THE TASK — Only the text is wanted; write out each record below exactly and exclude all pictures.

[Dataset entries]
-.-.-
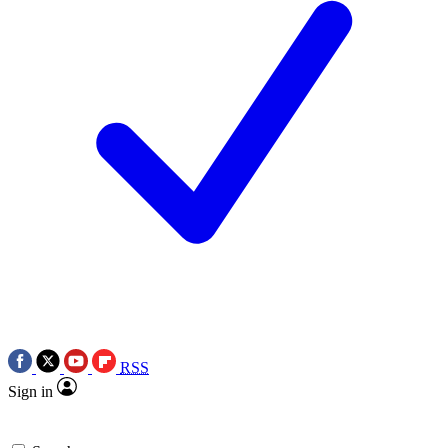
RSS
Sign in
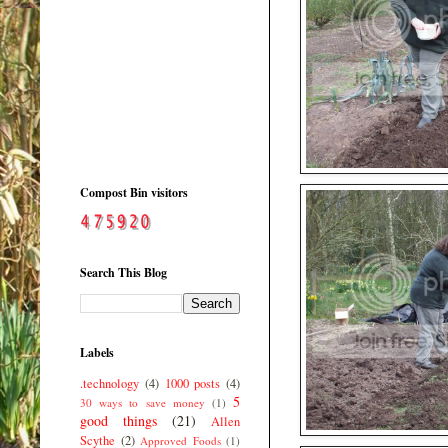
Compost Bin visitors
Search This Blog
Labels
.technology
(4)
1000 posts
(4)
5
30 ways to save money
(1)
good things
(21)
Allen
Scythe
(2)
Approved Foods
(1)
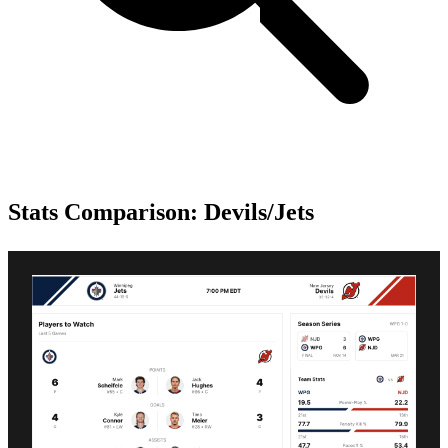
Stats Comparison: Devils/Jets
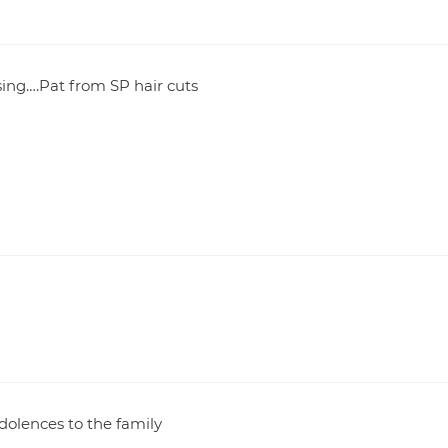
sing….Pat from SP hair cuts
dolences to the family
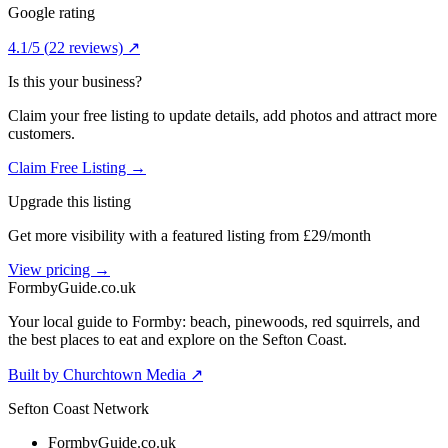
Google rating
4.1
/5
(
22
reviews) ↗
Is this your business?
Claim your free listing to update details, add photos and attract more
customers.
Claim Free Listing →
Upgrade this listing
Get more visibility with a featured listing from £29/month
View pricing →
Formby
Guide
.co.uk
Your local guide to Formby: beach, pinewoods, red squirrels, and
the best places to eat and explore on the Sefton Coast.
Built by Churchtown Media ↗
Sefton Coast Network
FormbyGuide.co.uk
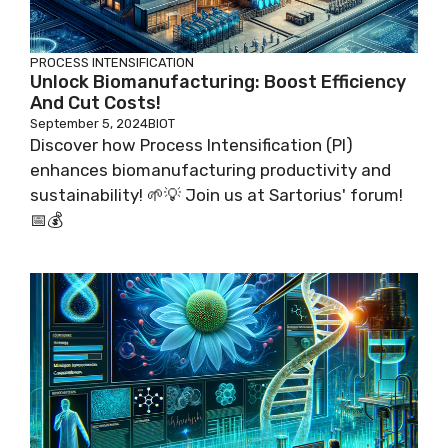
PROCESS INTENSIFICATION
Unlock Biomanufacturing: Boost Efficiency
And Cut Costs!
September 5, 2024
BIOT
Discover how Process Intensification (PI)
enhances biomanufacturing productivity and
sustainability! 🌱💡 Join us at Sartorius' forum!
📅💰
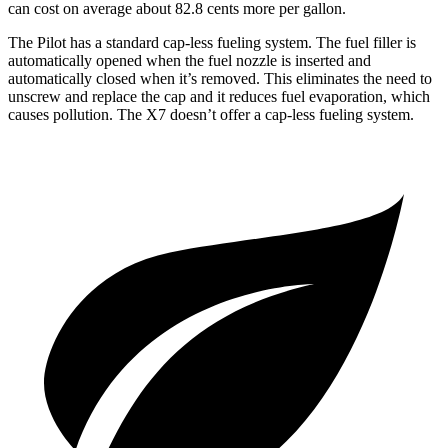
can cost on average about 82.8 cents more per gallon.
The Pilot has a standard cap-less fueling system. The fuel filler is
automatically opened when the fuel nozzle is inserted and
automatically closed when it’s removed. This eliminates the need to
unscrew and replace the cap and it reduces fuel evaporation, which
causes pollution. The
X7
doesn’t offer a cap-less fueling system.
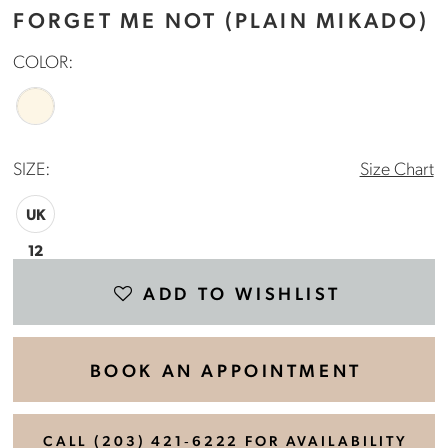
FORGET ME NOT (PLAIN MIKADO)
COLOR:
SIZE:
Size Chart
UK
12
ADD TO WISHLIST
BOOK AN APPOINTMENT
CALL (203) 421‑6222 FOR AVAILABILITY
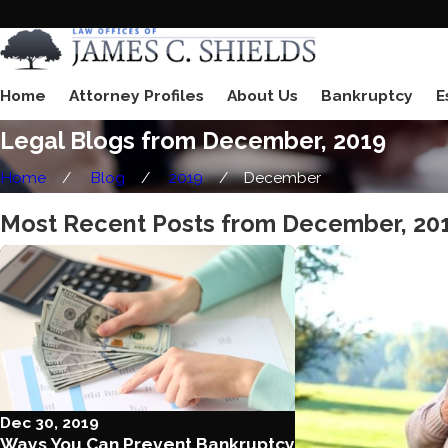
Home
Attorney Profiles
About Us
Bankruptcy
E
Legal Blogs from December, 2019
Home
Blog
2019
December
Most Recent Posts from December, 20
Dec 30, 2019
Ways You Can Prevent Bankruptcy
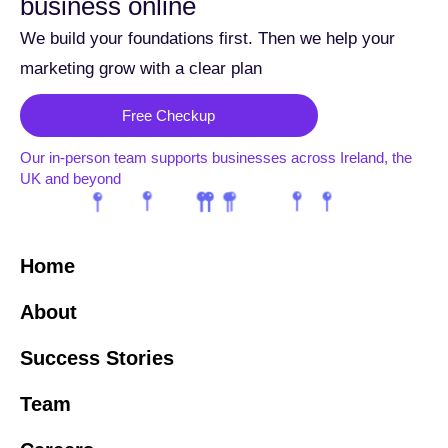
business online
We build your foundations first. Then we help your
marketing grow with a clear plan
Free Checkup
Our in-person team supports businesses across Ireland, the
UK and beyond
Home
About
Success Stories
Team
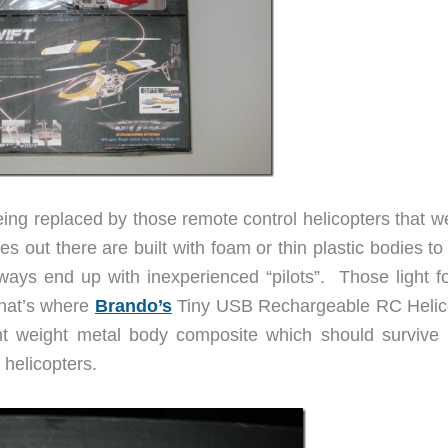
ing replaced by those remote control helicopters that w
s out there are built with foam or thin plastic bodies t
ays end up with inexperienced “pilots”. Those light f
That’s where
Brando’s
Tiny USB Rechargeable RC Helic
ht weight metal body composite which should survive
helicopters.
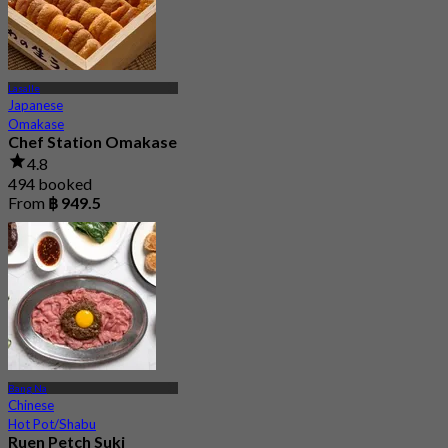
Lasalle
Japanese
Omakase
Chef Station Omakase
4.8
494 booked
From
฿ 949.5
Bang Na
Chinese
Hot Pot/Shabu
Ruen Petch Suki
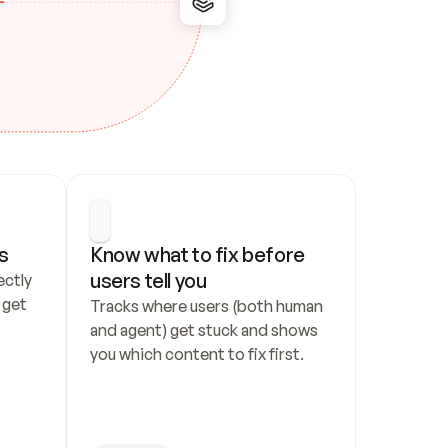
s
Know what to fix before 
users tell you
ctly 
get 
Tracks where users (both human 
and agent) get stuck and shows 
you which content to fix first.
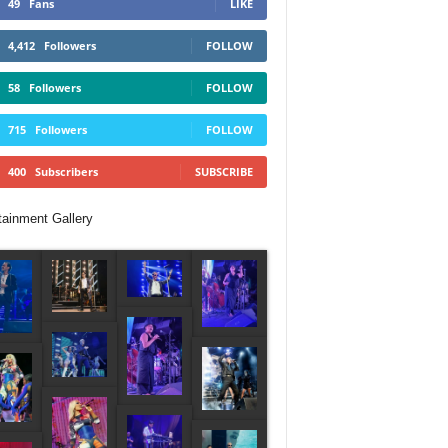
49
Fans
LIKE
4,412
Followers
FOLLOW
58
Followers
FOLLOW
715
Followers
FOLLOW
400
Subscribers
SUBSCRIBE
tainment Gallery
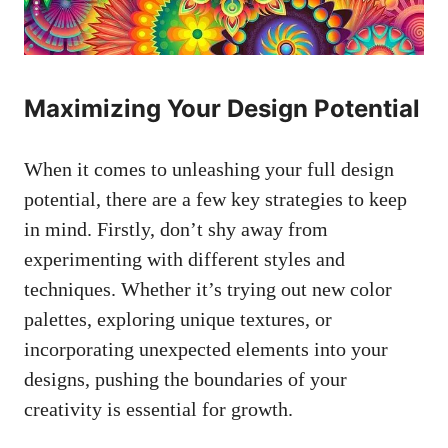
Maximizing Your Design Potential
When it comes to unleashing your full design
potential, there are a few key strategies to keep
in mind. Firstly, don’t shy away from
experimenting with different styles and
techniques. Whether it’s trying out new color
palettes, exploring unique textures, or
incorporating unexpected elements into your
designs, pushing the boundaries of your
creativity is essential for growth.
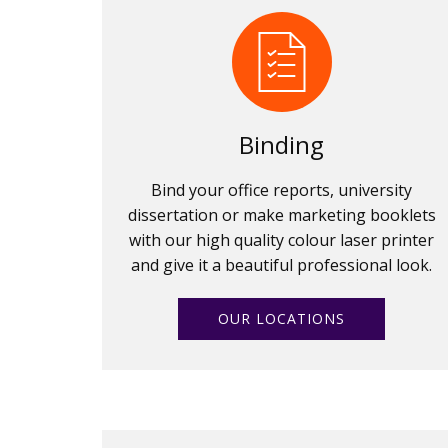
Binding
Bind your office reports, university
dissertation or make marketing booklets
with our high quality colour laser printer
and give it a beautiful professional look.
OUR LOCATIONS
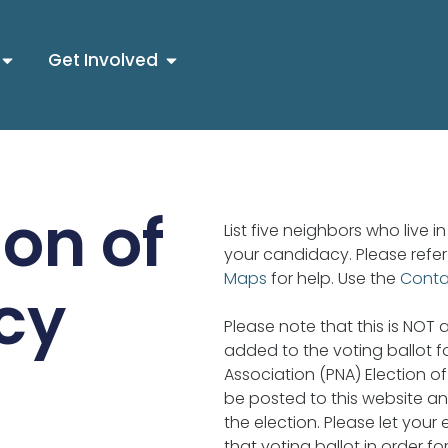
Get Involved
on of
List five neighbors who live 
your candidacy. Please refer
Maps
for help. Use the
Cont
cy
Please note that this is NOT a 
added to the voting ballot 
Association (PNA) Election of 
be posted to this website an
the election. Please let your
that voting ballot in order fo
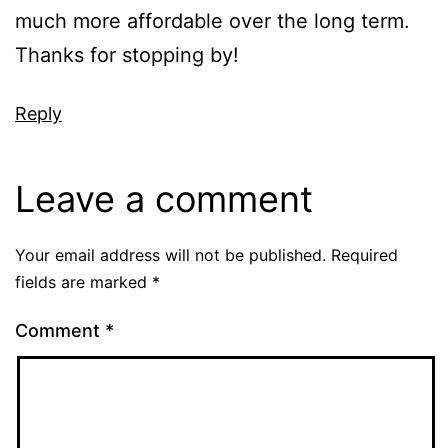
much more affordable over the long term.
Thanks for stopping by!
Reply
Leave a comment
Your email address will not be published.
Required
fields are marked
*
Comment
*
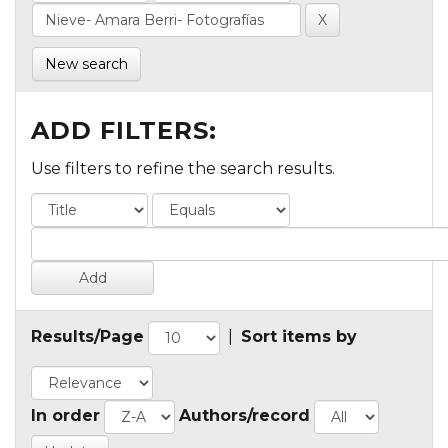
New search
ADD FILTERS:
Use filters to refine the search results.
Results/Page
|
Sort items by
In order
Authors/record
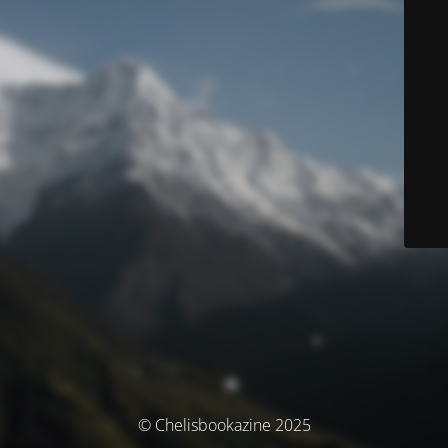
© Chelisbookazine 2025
-.-.-
REPLY —
RSS
Sign in
Compost Bin visitors
Search This Blog
Labels
.technology
(4)
1000 posts
(4)
5
30 ways to save money
(1)
good things
(21)
Allen
Scythe
(2)
Approved Foods
(1)
Stats Comparison: Devils/Jets
sing….Pat from SP hair cuts
dolences to the family
Google rating
4.1
/5
(
22
reviews) ↗
Is this your business?
Claim your free listing to update details, add photos and attract more
customers.
Claim Free Listing →
Upgrade this listing
Get more visibility with a featured listing from £29/month
View pricing →
Formby
Guide
.co.uk
Your local guide to Formby: beach, pinewoods, red squirrels, and
the best places to eat and explore on the Sefton Coast.
Built by Churchtown Media ↗
Sefton Coast Network
FormbyGuide.co.uk
PROCESS INTENSIFICATION
Unlock Biomanufacturing: Boost Efficiency
And Cut Costs!
September 5, 2024
BIOT
Discover how Process Intensification (PI)
enhances biomanufacturing productivity and
sustainability! 🌱💡 Join us at Sartorius' forum!
📅💰
can cost on average about 82.8 cents more per gallon.
The Pilot has a standard cap-less fueling system. The fuel filler is
automatically opened when the fuel nozzle is inserted and
automatically closed when it’s removed. This eliminates the need to
unscrew and replace the cap and it reduces fuel evaporation, which
causes pollution. The
X7
doesn’t offer a cap-less fueling system.
FORGET ME NOT (PLAIN MIKADO)
COLOR:
SIZE:
Size Chart
UK
12
ADD TO WISHLIST
BOOK AN APPOINTMENT
CALL (203) 421‑6222 FOR AVAILABILITY
Home
Attorney Profiles
About Us
Bankruptcy
E
Legal Blogs from December, 2019
Home
Blog
2019
December
Most Recent Posts from December, 20
Dec 30, 2019
Ways You Can Prevent Bankruptcy
business online
We build your foundations first. Then we help your
marketing grow with a clear plan
Free Checkup
Our in-person team supports businesses across Ireland, the
UK and beyond
Home
About
Success Stories
Team
ing replaced by those remote control helicopters that w
s out there are built with foam or thin plastic bodies t
ays end up with inexperienced “pilots”. Those light f
That’s where
Brando’s
Tiny USB Rechargeable RC Helic
ht weight metal body composite which should survive
helicopters.
Lasalle
Japanese
Omakase
Chef Station Omakase
4.8
494 booked
From
฿ 949.5
Bang Na
Chinese
Hot Pot/Shabu
Ruen Petch Suki
s
Know what to fix before 
users tell you
ctly 
get 
Tracks where users (both human 
and agent) get stuck and shows 
you which content to fix first.
49
Fans
LIKE
4,412
Followers
FOLLOW
58
Followers
FOLLOW
715
Followers
FOLLOW
400
Subscribers
SUBSCRIBE
tainment Gallery
Maximizing Your Design Potential
When it comes to unleashing your full design
potential, there are a few key strategies to keep
in mind. Firstly, don’t shy away from
experimenting with different styles and
techniques. Whether it’s trying out new color
palettes, exploring unique textures, or
incorporating unexpected elements into your
designs, pushing the boundaries of your
creativity is essential for growth.
Binding
Bind your office reports, university
dissertation or make marketing booklets
with our high quality colour laser printer
and give it a beautiful professional look.
OUR LOCATIONS
Get Involved
on of
List five neighbors who live 
your candidacy. Please refer
Maps
for help. Use the
Cont
cy
Please note that this is NOT a 
added to the voting ballot 
Association (PNA) Election of 
be posted to this website an
the election. Please let your
that voting ballot in order fo
much more affordable over the long term.
Thanks for stopping by!
Reply
Leave a comment
Your email address will not be published.
Required
fields are marked
*
Comment
*
New search
ADD FILTERS:
Use filters to refine the search results.
Results/Page
|
Sort items by
In order
Authors/record
© Chelisbookazine 2025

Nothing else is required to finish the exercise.